Personal Bank Statements
Like any other borrower, you’ll need to provide bank statements that cover at least the previous three months. This check of your income and outgoings will indicate whether you have the cash flow to afford a loan.
Lenders will go to your credit score to ascertain whether you have bad debts or a history of failing to make payments. Again, every loan applicant faces this check. Your credit score can determine whether you get a loan and also the rates at which a lender will make that loan.

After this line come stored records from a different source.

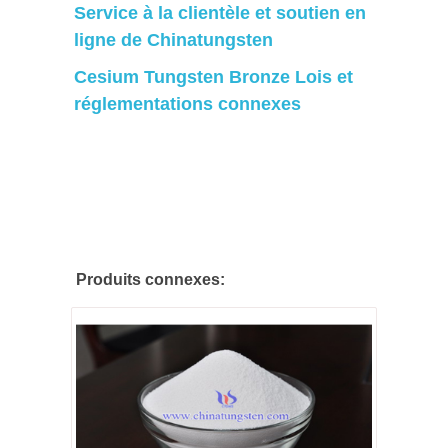
Service à la clientèle et soutien en
ligne de Chinatungsten
Cesium Tungsten Bronze Lois et
réglementations connexes
Produits connexes: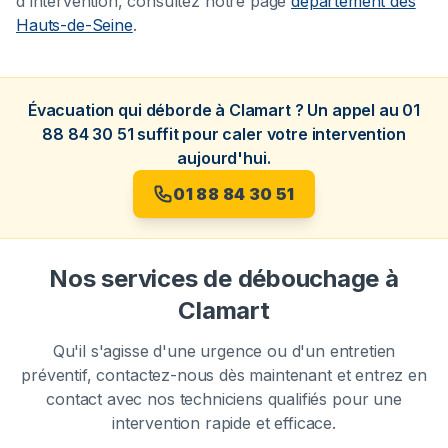
d'intervention, consultez notre page
département des
Hauts-de-Seine
.
Évacuation qui déborde à Clamart ? Un appel au 01
88 84 30 51 suffit pour caler votre intervention
aujourd'hui.
01 88 84 30 51
Nos services de débouchage à
Clamart
Qu'il s'agisse d'une urgence ou d'un entretien
préventif, contactez-nous dès maintenant et entrez en
contact avec nos techniciens qualifiés pour une
intervention rapide et efficace.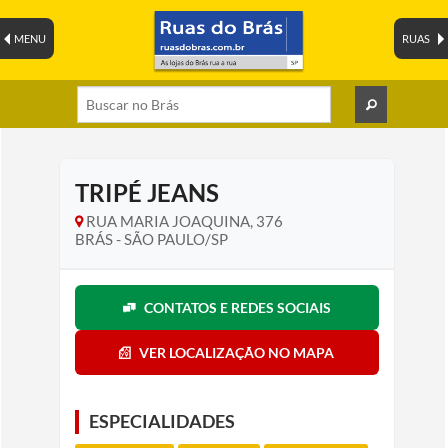
MENU
RUAS
TRIPÉ JEANS
RUA MARIA JOAQUINA, 376
BRÁS - SÃO PAULO/SP
CONTATOS E REDES SOCIAIS
VER LOCALIZAÇÃO NO MAPA
ESPECIALIDADES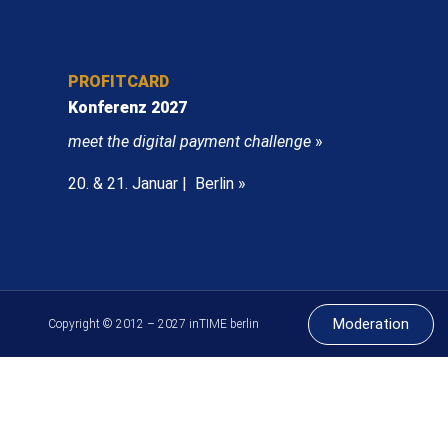
PROFITCARD
Konferenz 2027
meet the digital payment challenge
»
20. & 21. Januar | Berlin »
Moderation
Copyright © 2012 – 2027 inTIME berlin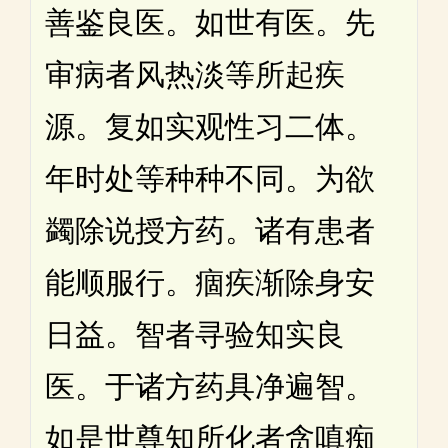
善鉴良医。如世有医。先
审病者风热淡等所起疾
源。复如实观性习二体。
年时处等种种不同。为欲
蠲除说授方药。诸有患者
能顺服行。痼疾渐除身安
日益。智者寻验知实良
医。于诸方药具净遍智。
如是世尊知所化者贪嗔痴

Two Years of Federal Tax Returns
Because you’re self-employed, a lender will verify your earnings records with the IRS, essentially matching your income to the taxes that have been filed. The underwriter will want to have your income well documented so that they can weigh the risk of the loan and whether they’re willing to greenlight it.
Profit and Loss
You’ll need to present the lender with a profit and loss statement. It’s seen as additional evidence that your business has income and legitimate work related expenses. This statement requires a form called a 1040 Schedule C. Owners of incorporated companies have one of two other forms: an S-corp or C-corp.
If you require a license to operate your business, a lender will insist on it being presented. Typically, this is a check to ensure you’re a legitimate plumber, electrician, or another operator who requires a license to operate legally.
Proof of Funds
The lender is going to want to see that you have enough money to pay your down payment, closing costs, and any pre-paids (like taxes or insurance). They’ll also want to see enough of a cushion that you can continue to pay your mortgage payments for the first few months. (You’ll also need to have some money set aside for your inspection and appraisal fees – usually paid upfront).